BEGIN THE RECORDS

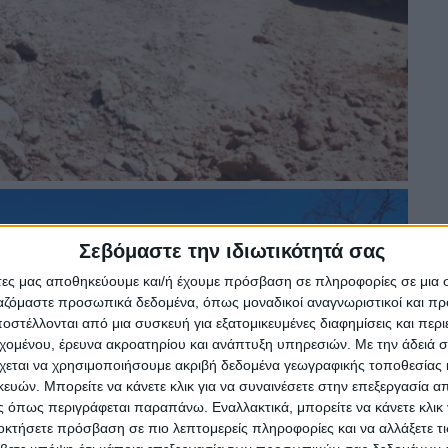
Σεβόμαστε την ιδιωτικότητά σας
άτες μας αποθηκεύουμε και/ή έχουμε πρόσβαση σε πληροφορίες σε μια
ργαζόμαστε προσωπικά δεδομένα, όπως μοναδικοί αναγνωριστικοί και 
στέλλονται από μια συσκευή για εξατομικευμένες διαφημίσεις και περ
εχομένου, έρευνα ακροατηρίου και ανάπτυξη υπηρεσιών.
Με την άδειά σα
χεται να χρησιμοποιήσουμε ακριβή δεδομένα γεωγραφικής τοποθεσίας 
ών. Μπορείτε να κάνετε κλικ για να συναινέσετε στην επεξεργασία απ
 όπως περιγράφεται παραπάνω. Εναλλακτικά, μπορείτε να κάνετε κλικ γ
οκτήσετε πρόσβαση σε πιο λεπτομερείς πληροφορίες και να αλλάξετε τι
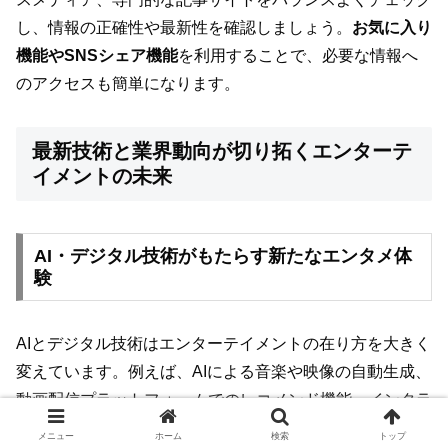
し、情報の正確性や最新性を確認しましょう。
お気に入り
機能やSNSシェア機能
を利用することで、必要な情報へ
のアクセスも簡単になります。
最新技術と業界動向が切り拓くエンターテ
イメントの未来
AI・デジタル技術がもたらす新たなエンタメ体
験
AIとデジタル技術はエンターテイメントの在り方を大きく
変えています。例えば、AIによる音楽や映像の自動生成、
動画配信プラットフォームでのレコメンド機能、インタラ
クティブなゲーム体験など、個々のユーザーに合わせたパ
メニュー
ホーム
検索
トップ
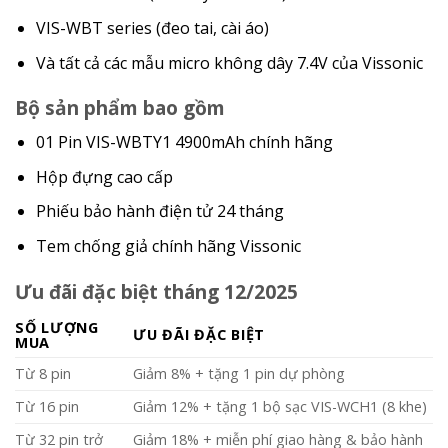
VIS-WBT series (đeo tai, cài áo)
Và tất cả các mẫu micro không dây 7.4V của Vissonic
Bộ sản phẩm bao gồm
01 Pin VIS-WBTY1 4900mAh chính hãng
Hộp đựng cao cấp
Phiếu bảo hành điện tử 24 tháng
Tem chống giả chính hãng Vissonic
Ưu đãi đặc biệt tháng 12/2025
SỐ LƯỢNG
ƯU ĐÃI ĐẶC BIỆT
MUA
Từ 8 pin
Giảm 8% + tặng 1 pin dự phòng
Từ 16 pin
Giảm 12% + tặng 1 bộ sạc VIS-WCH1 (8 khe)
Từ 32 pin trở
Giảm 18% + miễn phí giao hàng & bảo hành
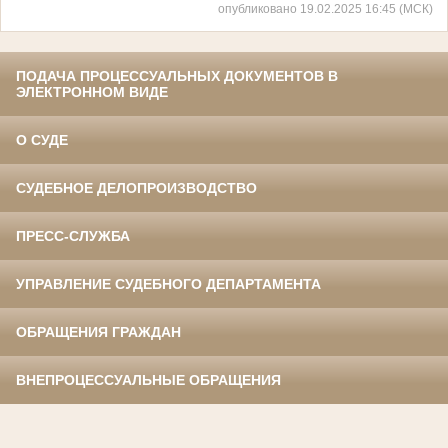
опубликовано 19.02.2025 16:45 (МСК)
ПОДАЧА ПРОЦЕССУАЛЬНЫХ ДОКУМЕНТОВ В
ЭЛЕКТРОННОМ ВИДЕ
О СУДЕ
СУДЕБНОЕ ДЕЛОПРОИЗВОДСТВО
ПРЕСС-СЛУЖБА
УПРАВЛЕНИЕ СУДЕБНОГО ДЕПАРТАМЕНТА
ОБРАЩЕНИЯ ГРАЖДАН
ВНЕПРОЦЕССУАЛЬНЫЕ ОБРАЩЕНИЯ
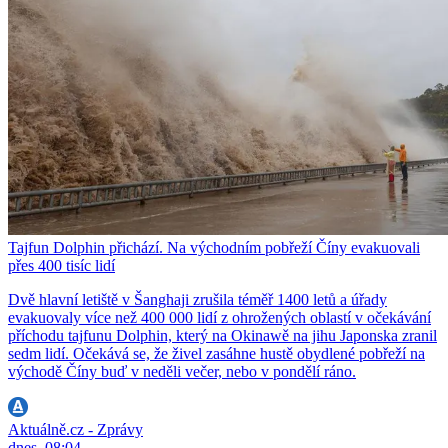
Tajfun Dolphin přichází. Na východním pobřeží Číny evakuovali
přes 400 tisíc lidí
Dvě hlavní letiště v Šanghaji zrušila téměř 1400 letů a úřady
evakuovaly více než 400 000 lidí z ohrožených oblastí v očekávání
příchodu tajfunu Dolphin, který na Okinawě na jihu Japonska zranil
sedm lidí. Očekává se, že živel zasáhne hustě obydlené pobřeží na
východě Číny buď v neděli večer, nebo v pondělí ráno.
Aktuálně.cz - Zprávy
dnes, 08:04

END THE RECORDS

_INSTRUCTIONS FOR THE TASK_: Output the whole listing without change. Any picture is to be left out.

_SOLUTION TO THIS TASK_:
Σεβόμαστε την ιδιωτικότητά σας
άτες μας αποθηκεύουμε και/ή έχουμε πρόσβαση σε πληροφορίες σε μια
ργαζόμαστε προσωπικά δεδομένα, όπως μοναδικοί αναγνωριστικοί και 
στέλλονται από μια συσκευή για εξατομικευμένες διαφημίσεις και περ
εχομένου, έρευνα ακροατηρίου και ανάπτυξη υπηρεσιών.
Με την άδειά σα
χεται να χρησιμοποιήσουμε ακριβή δεδομένα γεωγραφικής τοποθεσίας 
ών. Μπορείτε να κάνετε κλικ για να συναινέσετε στην επεξεργασία απ
 όπως περιγράφεται παραπάνω. Εναλλακτικά, μπορείτε να κάνετε κλικ γ
οκτήσετε πρόσβαση σε πιο λεπτομερείς πληροφορίες και να αλλάξετε τι
し、情報の正確性や最新性を確認しましょう。
お気に入り
機能やSNSシェア機能
を利用することで、必要な情報へ
のアクセスも簡単になります。
最新技術と業界動向が切り拓くエンターテ
イメントの未来
AI・デジタル技術がもたらす新たなエンタメ体
験
AIとデジタル技術はエンターテイメントの在り方を大きく
変えています。例えば、AIによる音楽や映像の自動生成、
動画配信プラットフォームでのレコメンド機能、インタラ
クティブなゲーム体験など、個々のユーザーに合わせたパ
メニュー
ホーム
検索
トップ
VIS-WBT series (đeo tai, cài áo)
Và tất cả các mẫu micro không dây 7.4V của Vissonic
Bộ sản phẩm bao gồm
01 Pin VIS-WBTY1 4900mAh chính hãng
Hộp đựng cao cấp
Phiếu bảo hành điện tử 24 tháng
Tem chống giả chính hãng Vissonic
Ưu đãi đặc biệt tháng 12/2025
SỐ LƯỢNG
ƯU ĐÃI ĐẶC BIỆT
MUA
Từ 8 pin
Giảm 8% + tặng 1 pin dự phòng
Từ 16 pin
Giảm 12% + tặng 1 bộ sạc VIS-WCH1 (8 khe)
Từ 32 pin trở
Giảm 18% + miễn phí giao hàng & bảo hành
опубликовано 19.02.2025 16:45 (МСК)
ПОДАЧА ПРОЦЕССУАЛЬНЫХ ДОКУМЕНТОВ В
ЭЛЕКТРОННОМ ВИДЕ
О СУДЕ
СУДЕБНОЕ ДЕЛОПРОИЗВОДСТВО
ПРЕСС-СЛУЖБА
УПРАВЛЕНИЕ СУДЕБНОГО ДЕПАРТАМЕНТА
ОБРАЩЕНИЯ ГРАЖДАН
ВНЕПРОЦЕССУАЛЬНЫЕ ОБРАЩЕНИЯ
Tajfun Dolphin přichází. Na východním pobřeží Číny evakuovali
přes 400 tisíc lidí
Dvě hlavní letiště v Šanghaji zrušila téměř 1400 letů a úřady
evakuovaly více než 400 000 lidí z ohrožených oblastí v očekávání
příchodu tajfunu Dolphin, který na Okinawě na jihu Japonska zranil
sedm lidí. Očekává se, že živel zasáhne hustě obydlené pobřeží na
východě Číny buď v neděli večer, nebo v pondělí ráno.
Aktuálně.cz - Zprávy
dnes, 08:04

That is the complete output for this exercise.